*** DATA EXCERPTS Section Begins ***

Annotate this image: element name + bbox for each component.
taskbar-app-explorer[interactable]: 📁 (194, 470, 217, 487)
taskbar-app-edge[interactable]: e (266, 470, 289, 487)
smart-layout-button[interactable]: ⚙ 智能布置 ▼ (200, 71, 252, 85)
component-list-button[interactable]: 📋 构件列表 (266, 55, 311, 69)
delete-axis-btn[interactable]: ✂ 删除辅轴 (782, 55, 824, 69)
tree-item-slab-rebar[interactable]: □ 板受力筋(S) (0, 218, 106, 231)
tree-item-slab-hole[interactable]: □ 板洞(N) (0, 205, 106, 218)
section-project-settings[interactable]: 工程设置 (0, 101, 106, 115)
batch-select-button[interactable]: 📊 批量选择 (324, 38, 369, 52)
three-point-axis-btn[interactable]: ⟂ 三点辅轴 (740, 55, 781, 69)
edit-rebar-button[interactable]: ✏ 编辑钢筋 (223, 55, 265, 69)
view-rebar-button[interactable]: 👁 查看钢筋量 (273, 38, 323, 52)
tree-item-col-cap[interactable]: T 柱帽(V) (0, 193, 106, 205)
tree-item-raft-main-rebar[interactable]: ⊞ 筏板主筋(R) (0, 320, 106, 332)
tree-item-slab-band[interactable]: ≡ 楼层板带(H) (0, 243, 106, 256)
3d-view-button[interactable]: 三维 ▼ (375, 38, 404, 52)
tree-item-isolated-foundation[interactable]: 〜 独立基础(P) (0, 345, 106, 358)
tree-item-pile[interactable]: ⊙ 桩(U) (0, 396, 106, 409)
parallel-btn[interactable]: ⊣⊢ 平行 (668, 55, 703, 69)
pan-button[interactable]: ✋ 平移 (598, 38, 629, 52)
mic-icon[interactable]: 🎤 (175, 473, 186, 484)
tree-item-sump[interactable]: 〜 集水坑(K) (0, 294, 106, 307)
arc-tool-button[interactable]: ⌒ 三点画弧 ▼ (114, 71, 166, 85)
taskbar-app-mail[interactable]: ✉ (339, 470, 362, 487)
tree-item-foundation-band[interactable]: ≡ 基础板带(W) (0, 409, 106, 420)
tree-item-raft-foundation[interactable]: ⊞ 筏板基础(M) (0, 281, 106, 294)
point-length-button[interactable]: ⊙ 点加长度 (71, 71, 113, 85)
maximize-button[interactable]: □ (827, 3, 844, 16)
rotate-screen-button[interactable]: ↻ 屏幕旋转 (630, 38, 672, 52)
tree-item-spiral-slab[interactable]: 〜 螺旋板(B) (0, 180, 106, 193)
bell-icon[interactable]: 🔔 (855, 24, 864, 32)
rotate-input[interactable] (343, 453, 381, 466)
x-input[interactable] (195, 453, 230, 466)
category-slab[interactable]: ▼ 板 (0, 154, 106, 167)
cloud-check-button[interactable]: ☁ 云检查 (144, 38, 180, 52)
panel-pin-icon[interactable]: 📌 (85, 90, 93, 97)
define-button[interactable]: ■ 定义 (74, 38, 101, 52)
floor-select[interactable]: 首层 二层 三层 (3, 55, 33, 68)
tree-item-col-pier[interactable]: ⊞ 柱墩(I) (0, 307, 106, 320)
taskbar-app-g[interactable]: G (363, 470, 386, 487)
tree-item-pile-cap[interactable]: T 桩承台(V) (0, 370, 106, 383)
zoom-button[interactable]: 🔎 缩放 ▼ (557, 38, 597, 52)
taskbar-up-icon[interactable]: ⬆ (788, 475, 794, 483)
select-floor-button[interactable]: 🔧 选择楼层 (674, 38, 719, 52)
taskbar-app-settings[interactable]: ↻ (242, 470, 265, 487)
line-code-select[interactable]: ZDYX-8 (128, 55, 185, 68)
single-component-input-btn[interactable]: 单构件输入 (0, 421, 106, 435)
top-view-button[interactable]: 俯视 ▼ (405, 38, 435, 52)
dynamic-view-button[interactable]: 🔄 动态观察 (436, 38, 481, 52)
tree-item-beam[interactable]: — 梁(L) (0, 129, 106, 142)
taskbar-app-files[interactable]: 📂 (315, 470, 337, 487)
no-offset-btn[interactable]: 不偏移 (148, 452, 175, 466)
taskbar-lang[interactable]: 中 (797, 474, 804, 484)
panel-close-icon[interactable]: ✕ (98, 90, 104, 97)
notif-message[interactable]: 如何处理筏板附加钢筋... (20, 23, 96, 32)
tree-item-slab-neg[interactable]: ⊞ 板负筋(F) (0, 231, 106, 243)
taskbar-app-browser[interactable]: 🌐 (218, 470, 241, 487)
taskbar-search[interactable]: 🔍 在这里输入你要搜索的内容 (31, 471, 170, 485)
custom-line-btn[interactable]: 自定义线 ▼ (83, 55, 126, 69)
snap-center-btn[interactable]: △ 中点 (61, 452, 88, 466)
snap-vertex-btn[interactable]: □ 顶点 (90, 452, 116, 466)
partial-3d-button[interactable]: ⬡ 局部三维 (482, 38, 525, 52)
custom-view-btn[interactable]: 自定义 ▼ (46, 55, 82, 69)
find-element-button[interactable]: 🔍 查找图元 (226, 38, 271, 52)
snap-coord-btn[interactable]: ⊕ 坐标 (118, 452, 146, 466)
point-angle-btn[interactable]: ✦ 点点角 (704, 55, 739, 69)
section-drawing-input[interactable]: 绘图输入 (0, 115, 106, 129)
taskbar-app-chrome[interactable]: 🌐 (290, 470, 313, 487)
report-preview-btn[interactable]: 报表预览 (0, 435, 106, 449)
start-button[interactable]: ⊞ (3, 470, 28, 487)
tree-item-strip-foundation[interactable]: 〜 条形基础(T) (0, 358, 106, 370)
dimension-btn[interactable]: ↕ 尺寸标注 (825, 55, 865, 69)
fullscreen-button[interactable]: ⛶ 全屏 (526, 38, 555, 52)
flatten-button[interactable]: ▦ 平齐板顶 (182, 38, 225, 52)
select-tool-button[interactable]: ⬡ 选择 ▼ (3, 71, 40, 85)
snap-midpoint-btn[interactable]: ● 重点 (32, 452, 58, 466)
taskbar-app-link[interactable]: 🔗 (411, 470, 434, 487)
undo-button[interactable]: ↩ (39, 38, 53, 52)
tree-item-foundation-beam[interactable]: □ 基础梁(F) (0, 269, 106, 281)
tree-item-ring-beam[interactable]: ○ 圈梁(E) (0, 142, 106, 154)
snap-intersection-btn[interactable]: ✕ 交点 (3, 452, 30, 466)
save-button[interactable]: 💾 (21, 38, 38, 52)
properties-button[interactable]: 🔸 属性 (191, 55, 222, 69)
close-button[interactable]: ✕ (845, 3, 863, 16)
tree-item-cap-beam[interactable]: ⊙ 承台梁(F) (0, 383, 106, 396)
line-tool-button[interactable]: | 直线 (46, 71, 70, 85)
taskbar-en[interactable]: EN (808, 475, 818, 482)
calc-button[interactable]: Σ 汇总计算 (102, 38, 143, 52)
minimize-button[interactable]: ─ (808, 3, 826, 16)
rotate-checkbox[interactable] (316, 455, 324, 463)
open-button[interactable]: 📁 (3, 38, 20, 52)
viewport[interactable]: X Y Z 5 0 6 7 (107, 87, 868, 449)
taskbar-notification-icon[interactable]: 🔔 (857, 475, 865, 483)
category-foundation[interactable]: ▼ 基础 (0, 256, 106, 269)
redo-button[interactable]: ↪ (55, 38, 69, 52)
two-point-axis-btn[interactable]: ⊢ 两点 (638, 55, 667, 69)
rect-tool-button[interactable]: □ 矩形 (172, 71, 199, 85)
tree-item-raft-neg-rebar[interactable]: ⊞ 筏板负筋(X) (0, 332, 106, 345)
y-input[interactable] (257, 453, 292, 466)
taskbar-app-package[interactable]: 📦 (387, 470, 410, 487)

*** DATA EXCERPTS Section Ends ***

= EXERCISE AIM =
Transcribe the data above in full, keeping every word as it is.

= SOLVED PROBLEM =
Annotate this image: element name + bbox for each component.
taskbar-app-explorer[interactable]: 📁 (194, 470, 217, 487)
taskbar-app-edge[interactable]: e (266, 470, 289, 487)
smart-layout-button[interactable]: ⚙ 智能布置 ▼ (200, 71, 252, 85)
component-list-button[interactable]: 📋 构件列表 (266, 55, 311, 69)
delete-axis-btn[interactable]: ✂ 删除辅轴 (782, 55, 824, 69)
tree-item-slab-rebar[interactable]: □ 板受力筋(S) (0, 218, 106, 231)
tree-item-slab-hole[interactable]: □ 板洞(N) (0, 205, 106, 218)
section-project-settings[interactable]: 工程设置 (0, 101, 106, 115)
batch-select-button[interactable]: 📊 批量选择 (324, 38, 369, 52)
three-point-axis-btn[interactable]: ⟂ 三点辅轴 (740, 55, 781, 69)
edit-rebar-button[interactable]: ✏ 编辑钢筋 (223, 55, 265, 69)
view-rebar-button[interactable]: 👁 查看钢筋量 (273, 38, 323, 52)
tree-item-col-cap[interactable]: T 柱帽(V) (0, 193, 106, 205)
tree-item-raft-main-rebar[interactable]: ⊞ 筏板主筋(R) (0, 320, 106, 332)
tree-item-slab-band[interactable]: ≡ 楼层板带(H) (0, 243, 106, 256)
3d-view-button[interactable]: 三维 ▼ (375, 38, 404, 52)
tree-item-isolated-foundation[interactable]: 〜 独立基础(P) (0, 345, 106, 358)
tree-item-pile[interactable]: ⊙ 桩(U) (0, 396, 106, 409)
parallel-btn[interactable]: ⊣⊢ 平行 (668, 55, 703, 69)
pan-button[interactable]: ✋ 平移 (598, 38, 629, 52)
mic-icon[interactable]: 🎤 (175, 473, 186, 484)
tree-item-sump[interactable]: 〜 集水坑(K) (0, 294, 106, 307)
arc-tool-button[interactable]: ⌒ 三点画弧 ▼ (114, 71, 166, 85)
taskbar-app-mail[interactable]: ✉ (339, 470, 362, 487)
tree-item-foundation-band[interactable]: ≡ 基础板带(W) (0, 409, 106, 420)
tree-item-raft-foundation[interactable]: ⊞ 筏板基础(M) (0, 281, 106, 294)
point-length-button[interactable]: ⊙ 点加长度 (71, 71, 113, 85)
maximize-button[interactable]: □ (827, 3, 844, 16)
rotate-screen-button[interactable]: ↻ 屏幕旋转 (630, 38, 672, 52)
tree-item-spiral-slab[interactable]: 〜 螺旋板(B) (0, 180, 106, 193)
bell-icon[interactable]: 🔔 (855, 24, 864, 32)
rotate-input[interactable] (343, 453, 381, 466)
x-input[interactable] (195, 453, 230, 466)
category-slab[interactable]: ▼ 板 (0, 154, 106, 167)
cloud-check-button[interactable]: ☁ 云检查 (144, 38, 180, 52)
panel-pin-icon[interactable]: 📌 (85, 90, 93, 97)
define-button[interactable]: ■ 定义 (74, 38, 101, 52)
floor-select[interactable]: 首层 二层 三层 (3, 55, 33, 68)
tree-item-col-pier[interactable]: ⊞ 柱墩(I) (0, 307, 106, 320)
taskbar-app-g[interactable]: G (363, 470, 386, 487)
tree-item-pile-cap[interactable]: T 桩承台(V) (0, 370, 106, 383)
zoom-button[interactable]: 🔎 缩放 ▼ (557, 38, 597, 52)
taskbar-up-icon[interactable]: ⬆ (788, 475, 794, 483)
select-floor-button[interactable]: 🔧 选择楼层 (674, 38, 719, 52)
taskbar-app-settings[interactable]: ↻ (242, 470, 265, 487)
line-code-select[interactable]: ZDYX-8 (128, 55, 185, 68)
single-component-input-btn[interactable]: 单构件输入 (0, 421, 106, 435)
top-view-button[interactable]: 俯视 ▼ (405, 38, 435, 52)
dynamic-view-button[interactable]: 🔄 动态观察 (436, 38, 481, 52)
tree-item-beam[interactable]: — 梁(L) (0, 129, 106, 142)
taskbar-app-files[interactable]: 📂 (315, 470, 337, 487)
no-offset-btn[interactable]: 不偏移 (148, 452, 175, 466)
taskbar-lang[interactable]: 中 (797, 474, 804, 484)
panel-close-icon[interactable]: ✕ (98, 90, 104, 97)
notif-message[interactable]: 如何处理筏板附加钢筋... (20, 23, 96, 32)
tree-item-slab-neg[interactable]: ⊞ 板负筋(F) (0, 231, 106, 243)
taskbar-app-browser[interactable]: 🌐 (218, 470, 241, 487)
taskbar-search[interactable]: 🔍 在这里输入你要搜索的内容 (31, 471, 170, 485)
custom-line-btn[interactable]: 自定义线 ▼ (83, 55, 126, 69)
snap-center-btn[interactable]: △ 中点 (61, 452, 88, 466)
snap-vertex-btn[interactable]: □ 顶点 (90, 452, 116, 466)
partial-3d-button[interactable]: ⬡ 局部三维 (482, 38, 525, 52)
custom-view-btn[interactable]: 自定义 ▼ (46, 55, 82, 69)
find-element-button[interactable]: 🔍 查找图元 (226, 38, 271, 52)
snap-coord-btn[interactable]: ⊕ 坐标 (118, 452, 146, 466)
point-angle-btn[interactable]: ✦ 点点角 (704, 55, 739, 69)
section-drawing-input[interactable]: 绘图输入 (0, 115, 106, 129)
taskbar-app-chrome[interactable]: 🌐 (290, 470, 313, 487)
report-preview-btn[interactable]: 报表预览 (0, 435, 106, 449)
start-button[interactable]: ⊞ (3, 470, 28, 487)
tree-item-strip-foundation[interactable]: 〜 条形基础(T) (0, 358, 106, 370)
dimension-btn[interactable]: ↕ 尺寸标注 (825, 55, 865, 69)
fullscreen-button[interactable]: ⛶ 全屏 (526, 38, 555, 52)
flatten-button[interactable]: ▦ 平齐板顶 (182, 38, 225, 52)
select-tool-button[interactable]: ⬡ 选择 ▼ (3, 71, 40, 85)
snap-midpoint-btn[interactable]: ● 重点 (32, 452, 58, 466)
taskbar-app-link[interactable]: 🔗 (411, 470, 434, 487)
undo-button[interactable]: ↩ (39, 38, 53, 52)
tree-item-foundation-beam[interactable]: □ 基础梁(F) (0, 269, 106, 281)
tree-item-ring-beam[interactable]: ○ 圈梁(E) (0, 142, 106, 154)
snap-intersection-btn[interactable]: ✕ 交点 (3, 452, 30, 466)
save-button[interactable]: 💾 (21, 38, 38, 52)
properties-button[interactable]: 🔸 属性 (191, 55, 222, 69)
close-button[interactable]: ✕ (845, 3, 863, 16)
tree-item-cap-beam[interactable]: ⊙ 承台梁(F) (0, 383, 106, 396)
line-tool-button[interactable]: | 直线 (46, 71, 70, 85)
taskbar-en[interactable]: EN (808, 475, 818, 482)
calc-button[interactable]: Σ 汇总计算 (102, 38, 143, 52)
minimize-button[interactable]: ─ (808, 3, 826, 16)
rotate-checkbox[interactable] (316, 455, 324, 463)
open-button[interactable]: 📁 (3, 38, 20, 52)
viewport[interactable]: X Y Z 5 0 6 7 (107, 87, 868, 449)
taskbar-notification-icon[interactable]: 🔔 (857, 475, 865, 483)
category-foundation[interactable]: ▼ 基础 (0, 256, 106, 269)
redo-button[interactable]: ↪ (55, 38, 69, 52)
two-point-axis-btn[interactable]: ⊢ 两点 (638, 55, 667, 69)
rect-tool-button[interactable]: □ 矩形 (172, 71, 199, 85)
tree-item-raft-neg-rebar[interactable]: ⊞ 筏板负筋(X) (0, 332, 106, 345)
y-input[interactable] (257, 453, 292, 466)
taskbar-app-package[interactable]: 📦 (387, 470, 410, 487)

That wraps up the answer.